Chemotherapy vomiting occurs with many anticancer medicines, but not all. Some medicines cause more vomiting than others, and your doctor can tell you the specific side effects of the drug you are taking. Reassurance that your treatment is unlikely to cause you to vomit may help you to control any chemotherapy vomiting that does occur, as psychological expectations and fears of severe side effects may actually trigger nausea.
Anti-nausea drugs are one tool that you can use to reduce the chance of chemotherapy vomiting. Your doctor will often be able to recommend one suitable for you, and can recommend alternatives until you find one that's effective for you. You should take the medication exactly as the doctor instructs, so that the drug's effects work over the whole day, and do not give nausea an opportunity to occur.
Food is an important trigger of chemotherapy vomiting. The smell, the taste and the sight of food all work on the brain and on the stomach. Normally, food is welcome, but when it is accompanied with a chance of feeling sick and getting sick, it can become much less appetizing.
If you find that cooking makes you feel sick, then asking someone else to cook for you can remove this trigger. If the smell of food puts you off it, allow the food to cool down so it doesn't smell so strongly. Big meals can seem impossible to eat, so you may find it easier to eat small and often, at about six times a day.
The times that you eat can also influence when you become sick. Different people feel better at different times of the day while they take chemotherapy treatment, but over the days, you can find out when you are most comfortable eating. Often, eating straight after a dose of chemotherapy can make you sick, so this is a time that most people avoid. You may also tend to feel less sick after treatment if you avoid food immediately beforehand, or only eat a small amount.
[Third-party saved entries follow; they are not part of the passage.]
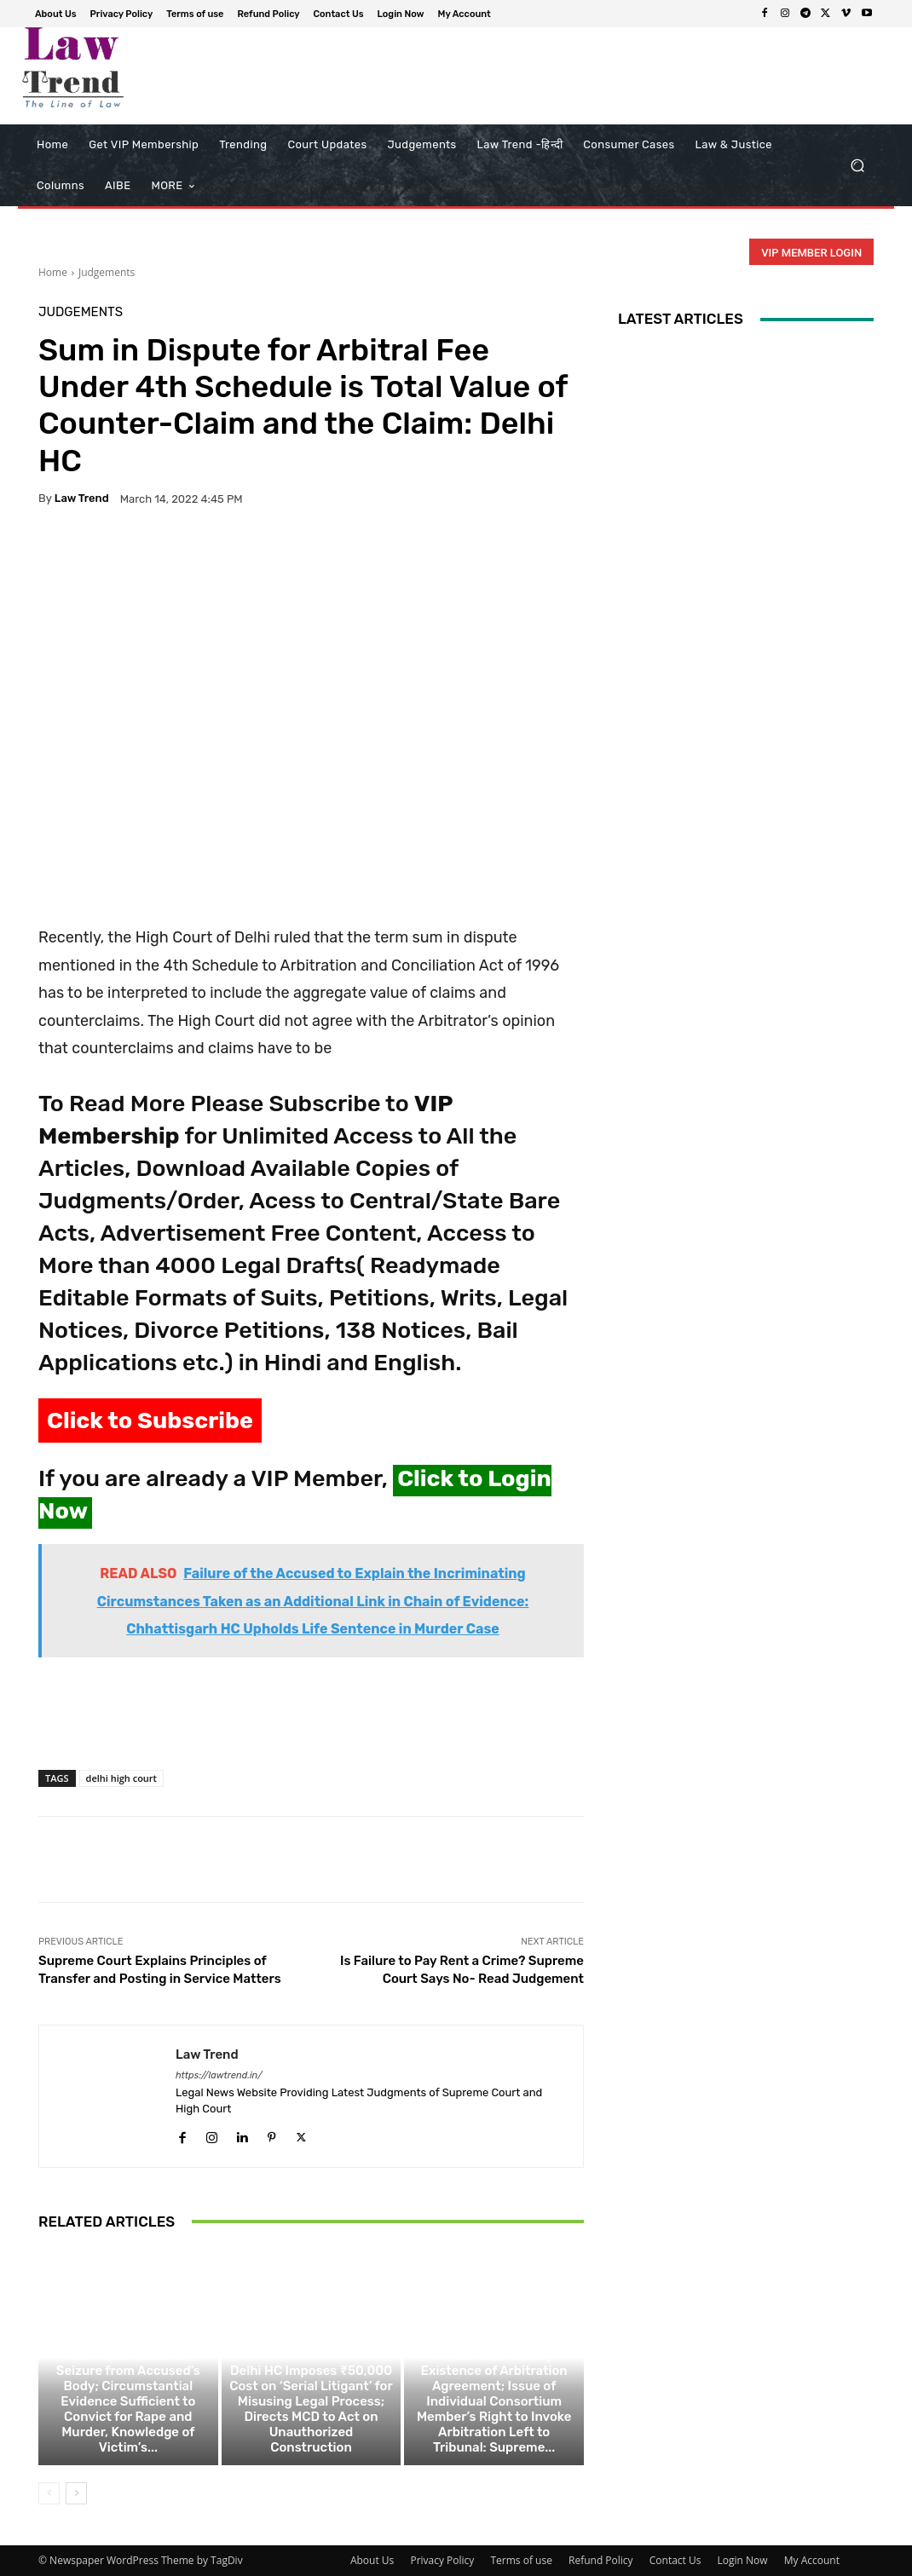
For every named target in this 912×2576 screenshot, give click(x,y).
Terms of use (520, 2560)
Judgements (106, 272)
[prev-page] (49, 2493)
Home (52, 272)
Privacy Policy (442, 2560)
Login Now (743, 2560)
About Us (372, 2560)
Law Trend (82, 498)
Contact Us (675, 2560)
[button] (857, 166)
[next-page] (76, 2493)
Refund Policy (601, 2560)
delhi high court (121, 1778)
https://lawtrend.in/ (219, 2075)
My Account (812, 2560)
Although everybody differs in what they want to eat during a chemotherapy regime, bland food may be the most easily tolerated. This includes boiled potatoes, rice and white bread. Soups like broths are another option, as juices and yogurts. Skinless chicken may be a good protein source, and creamed cereal a good breakfast choice. Desserts like tinned fruit, iced lollipops and plain bananas can add some sweetness to your diet.
It is important to remember that although vomiting is a common side effect of chemotherapy drugs, it can also be a sign of other health problems, so you should always inform your doctor that you are getting sick. While you are taking the chemotherapy drugs, a good diet can help you stay fit and improve your well being, so a bit of experimentation with flavors may help. The drugs can affect your taste buds, so if you can tolerate it, highly flavored additions to food like spices, bacon bits or cheeses may make the food more appealing to you. Ginger is another addition which may help keep nausea in check, and your doctor can help you figure out if, and how, you can take this.